PrintSmith wrote: The problem gets to be that they think someone else has, or should have, power over their lives that it doesn't or shouldn't. What power over your life does McDonald's have by offering a toy with their Happy Meal? What control over your life have they assumed for themselves by putting slides and ball pits in their restaurants? What insidious effort is promulgated by using mascots like Ronald McDonald and Mayor McCheese to advertise their products?
I don't see the power they usurp from the individual to control their own destiny that would instill a feeling of powerlessness here AV. I also fail to see how government intervention that requires apple slices instead of french fries supplies a feeling of empowerment that heretofore didn't exist. What am I missing other than the mentality of a victim?
Ok, I'm getting sick of this.
I have said it over and over but you just don't get it.
I explained to you how I think some people see it because you said you "couldn't understand it". But I also made a point to repeatedly say I do not agree with that viewpoint. Why do you insist on me defending a viewpoint I don't agree with? I will say it one more time....I DO NOT THINK THE GOVERNMENT SHOULD BE THE FOOD POLICE OR REGULATE ADVERTISING OTHER THAN TO BAN OUTRIGHT FRAUDULENT CLAIMS.
Although I would argue that advertising does indeed have power over people's lives, much more power than most even realize. A year or so I read a book on the topic (can't remember the title now) about research that shows that while people estimate that advertising effects their buying decisions very little, in fact almost all were influenced much more than they realized or admitted to. The power to influence people's life choices IS indeed power over their lives, and no, you don't have to have a "victim" mentality to see that.
The reason I keep asking is that you say you can understand the so called reasoning employed to reach that conclusion, so called reasoning which entirely escapes any effort on my part to wrap my mind around it. If you can understand such so called reasoning, I am hoping that you can explain it to me such that I might be able to understand it as well. I understand completely that you and I are pretty much in agreement that the government possesses no such powers to interfere, but I lack the understanding of the faulty reasoning behind such efforts that you say you have, which is why I am asking you to clarify how the sense of powerlessness is reached through the advertising efforts of a restaurant that is seeking to have the consumer choose their restaurant over a different one after deciding to be a consumer of such fare to begin with.
As far as I know, none of the fast food chains is capable of compelling to you be a consumer of the food that they offer for sale via employing the force of government.
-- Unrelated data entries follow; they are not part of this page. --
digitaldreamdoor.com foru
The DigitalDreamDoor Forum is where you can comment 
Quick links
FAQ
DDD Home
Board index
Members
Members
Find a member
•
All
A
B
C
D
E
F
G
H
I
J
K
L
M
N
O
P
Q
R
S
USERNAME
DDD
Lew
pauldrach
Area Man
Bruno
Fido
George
Insurance companies might be able to compel you in that manner if ObamaCare survives the legal challenges, but as far as I have been able to gather thus far, McDonald's, Taco Bell and Burger King don't enjoy a similar seat at the force of government table at the moment.
Let me put it to you this way. Suppose someone put up a HUGE, hideous, garish, sign advertising something you found objectionable, like maybe something like a phone sex service. Right across the street from your house. You had to see the thing every single day, whether you wanted to or not. And you found also that the same phone sex company was putting up those "unblockable" ads on your computer, so you couldn't escape it there. And constant TV ads as well. All of this was perfectly legal for them to do. Yet you hated seeing the ads and felt intruded on against your will by them.
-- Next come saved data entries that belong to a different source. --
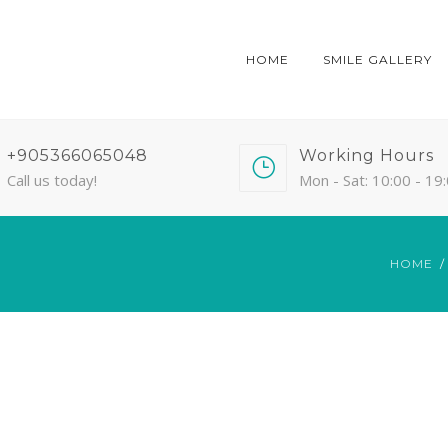
HOME
SMILE GALLERY
+905366065048
Working Hours
Call us today!
Mon - Sat: 10:00 - 19
HOME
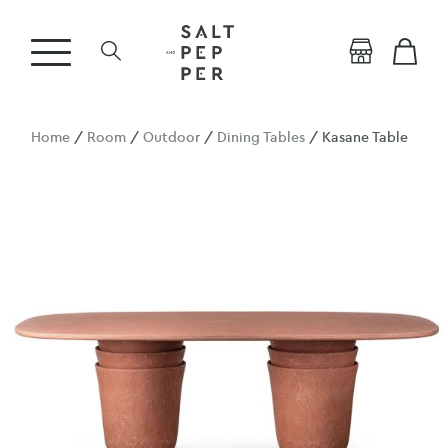
Home
/
Room
/
Outdoor
/
Dining Tables
/ Kasane Table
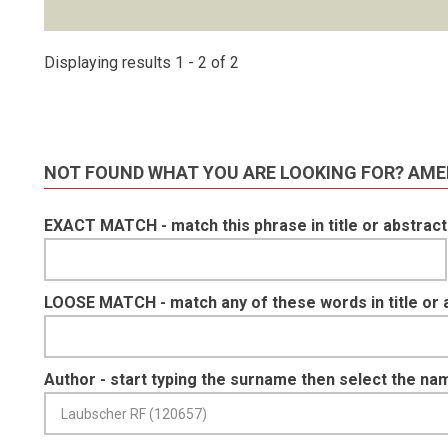
Displaying results 1 - 2 of 2
NOT FOUND WHAT YOU ARE LOOKING FOR? AME
EXACT MATCH - match this phrase in title or abstract
LOOSE MATCH - match any of these words in title or 
Author - start typing the surname then select the na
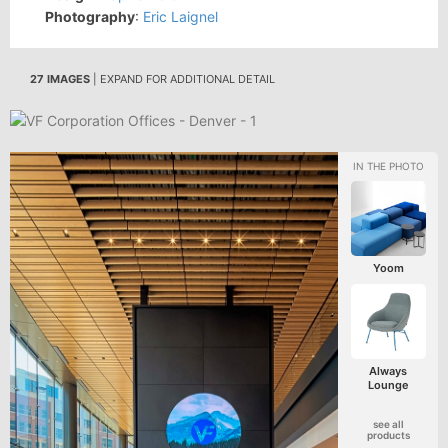
Photography
:
Eric Laignel
27 IMAGES
| EXPAND FOR ADDITIONAL DETAIL
Yoom
Always
Lounge
see all
products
Then one day you discover that your 13 year old son, goaded on by the constant barrage of the ads, went online and not really realizing what he was doing, ran up $500 of charges calling the phone sex line.
Would you be just fine with the phone sex companies actions, chalking it up to the wonderful principle of Free Enterprise, or would you think they had gone too far? Note that I am not asking you if you would try to force the government to make them stop the advertising. I am only asking you if you think that in such a scenario, the phone sex company had had power to negatively affect your family?